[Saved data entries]
::::::

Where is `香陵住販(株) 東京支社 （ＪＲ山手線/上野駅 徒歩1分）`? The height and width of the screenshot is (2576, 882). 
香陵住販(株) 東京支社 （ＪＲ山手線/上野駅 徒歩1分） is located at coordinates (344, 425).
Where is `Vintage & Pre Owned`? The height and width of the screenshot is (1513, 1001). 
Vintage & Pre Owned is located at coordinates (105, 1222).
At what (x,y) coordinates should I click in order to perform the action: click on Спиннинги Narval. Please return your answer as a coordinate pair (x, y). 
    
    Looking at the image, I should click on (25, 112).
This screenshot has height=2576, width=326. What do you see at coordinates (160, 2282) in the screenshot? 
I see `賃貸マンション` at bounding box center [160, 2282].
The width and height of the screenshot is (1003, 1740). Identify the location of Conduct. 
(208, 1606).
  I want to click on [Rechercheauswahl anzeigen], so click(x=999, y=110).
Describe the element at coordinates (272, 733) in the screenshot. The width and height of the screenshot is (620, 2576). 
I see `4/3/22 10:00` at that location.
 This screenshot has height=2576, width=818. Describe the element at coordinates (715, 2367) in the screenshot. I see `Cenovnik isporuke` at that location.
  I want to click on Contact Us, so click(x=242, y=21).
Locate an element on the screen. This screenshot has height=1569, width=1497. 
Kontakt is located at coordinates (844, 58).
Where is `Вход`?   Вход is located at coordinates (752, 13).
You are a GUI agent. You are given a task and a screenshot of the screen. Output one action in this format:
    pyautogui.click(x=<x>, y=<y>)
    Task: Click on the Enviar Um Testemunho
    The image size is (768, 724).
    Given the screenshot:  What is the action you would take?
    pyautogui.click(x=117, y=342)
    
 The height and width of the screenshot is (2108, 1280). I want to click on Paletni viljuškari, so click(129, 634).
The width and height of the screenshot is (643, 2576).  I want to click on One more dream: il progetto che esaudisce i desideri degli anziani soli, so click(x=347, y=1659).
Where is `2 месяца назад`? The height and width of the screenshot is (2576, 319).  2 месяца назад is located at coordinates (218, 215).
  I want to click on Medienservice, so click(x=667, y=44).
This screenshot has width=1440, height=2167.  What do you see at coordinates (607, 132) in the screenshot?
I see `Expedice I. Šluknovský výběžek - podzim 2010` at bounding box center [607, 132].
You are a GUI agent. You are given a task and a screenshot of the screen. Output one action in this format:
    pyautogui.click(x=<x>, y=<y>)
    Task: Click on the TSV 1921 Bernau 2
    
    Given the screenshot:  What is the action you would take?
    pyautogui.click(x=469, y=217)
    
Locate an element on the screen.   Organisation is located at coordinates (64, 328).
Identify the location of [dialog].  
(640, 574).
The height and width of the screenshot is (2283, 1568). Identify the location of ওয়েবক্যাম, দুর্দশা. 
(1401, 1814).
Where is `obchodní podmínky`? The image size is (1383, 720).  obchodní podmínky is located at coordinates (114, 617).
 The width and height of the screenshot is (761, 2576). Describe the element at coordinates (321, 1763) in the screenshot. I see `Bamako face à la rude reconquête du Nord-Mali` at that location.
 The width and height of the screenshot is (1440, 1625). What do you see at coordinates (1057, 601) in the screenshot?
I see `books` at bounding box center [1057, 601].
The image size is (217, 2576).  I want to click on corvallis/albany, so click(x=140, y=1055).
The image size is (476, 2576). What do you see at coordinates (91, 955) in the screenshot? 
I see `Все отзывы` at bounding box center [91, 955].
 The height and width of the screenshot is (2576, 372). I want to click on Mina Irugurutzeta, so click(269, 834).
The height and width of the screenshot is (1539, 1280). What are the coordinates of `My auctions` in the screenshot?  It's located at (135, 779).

::::::

■ GOAL OF THE EXERCISE:
Nothing in the records may change; write them out again in full.

■ WORKED SOLUTION:
Where is `香陵住販(株) 東京支社 （ＪＲ山手線/上野駅 徒歩1分）`? The height and width of the screenshot is (2576, 882). 
香陵住販(株) 東京支社 （ＪＲ山手線/上野駅 徒歩1分） is located at coordinates (344, 425).
Where is `Vintage & Pre Owned`? The height and width of the screenshot is (1513, 1001). 
Vintage & Pre Owned is located at coordinates (105, 1222).
At what (x,y) coordinates should I click in order to perform the action: click on Спиннинги Narval. Please return your answer as a coordinate pair (x, y). 
    
    Looking at the image, I should click on (25, 112).
This screenshot has height=2576, width=326. What do you see at coordinates (160, 2282) in the screenshot? 
I see `賃貸マンション` at bounding box center [160, 2282].
The width and height of the screenshot is (1003, 1740). Identify the location of Conduct. 
(208, 1606).
  I want to click on [Rechercheauswahl anzeigen], so click(x=999, y=110).
Describe the element at coordinates (272, 733) in the screenshot. The width and height of the screenshot is (620, 2576). 
I see `4/3/22 10:00` at that location.
 This screenshot has height=2576, width=818. Describe the element at coordinates (715, 2367) in the screenshot. I see `Cenovnik isporuke` at that location.
  I want to click on Contact Us, so click(x=242, y=21).
Locate an element on the screen. This screenshot has height=1569, width=1497. 
Kontakt is located at coordinates (844, 58).
Where is `Вход`?   Вход is located at coordinates (752, 13).
You are a GUI agent. You are given a task and a screenshot of the screen. Output one action in this format:
    pyautogui.click(x=<x>, y=<y>)
    Task: Click on the Enviar Um Testemunho
    The image size is (768, 724).
    Given the screenshot:  What is the action you would take?
    pyautogui.click(x=117, y=342)
    
 The height and width of the screenshot is (2108, 1280). I want to click on Paletni viljuškari, so click(129, 634).
The width and height of the screenshot is (643, 2576).  I want to click on One more dream: il progetto che esaudisce i desideri degli anziani soli, so click(x=347, y=1659).
Where is `2 месяца назад`? The height and width of the screenshot is (2576, 319).  2 месяца назад is located at coordinates (218, 215).
  I want to click on Medienservice, so click(x=667, y=44).
This screenshot has width=1440, height=2167.  What do you see at coordinates (607, 132) in the screenshot?
I see `Expedice I. Šluknovský výběžek - podzim 2010` at bounding box center [607, 132].
You are a GUI agent. You are given a task and a screenshot of the screen. Output one action in this format:
    pyautogui.click(x=<x>, y=<y>)
    Task: Click on the TSV 1921 Bernau 2
    
    Given the screenshot:  What is the action you would take?
    pyautogui.click(x=469, y=217)
    
Locate an element on the screen.   Organisation is located at coordinates (64, 328).
Identify the location of [dialog].  
(640, 574).
The height and width of the screenshot is (2283, 1568). Identify the location of ওয়েবক্যাম, দুর্দশা. 
(1401, 1814).
Where is `obchodní podmínky`? The image size is (1383, 720).  obchodní podmínky is located at coordinates (114, 617).
 The width and height of the screenshot is (761, 2576). Describe the element at coordinates (321, 1763) in the screenshot. I see `Bamako face à la rude reconquête du Nord-Mali` at that location.
 The width and height of the screenshot is (1440, 1625). What do you see at coordinates (1057, 601) in the screenshot?
I see `books` at bounding box center [1057, 601].
The image size is (217, 2576).  I want to click on corvallis/albany, so click(x=140, y=1055).
The image size is (476, 2576). What do you see at coordinates (91, 955) in the screenshot? 
I see `Все отзывы` at bounding box center [91, 955].
 The height and width of the screenshot is (2576, 372). I want to click on Mina Irugurutzeta, so click(269, 834).
The height and width of the screenshot is (1539, 1280). What are the coordinates of `My auctions` in the screenshot?  It's located at (135, 779).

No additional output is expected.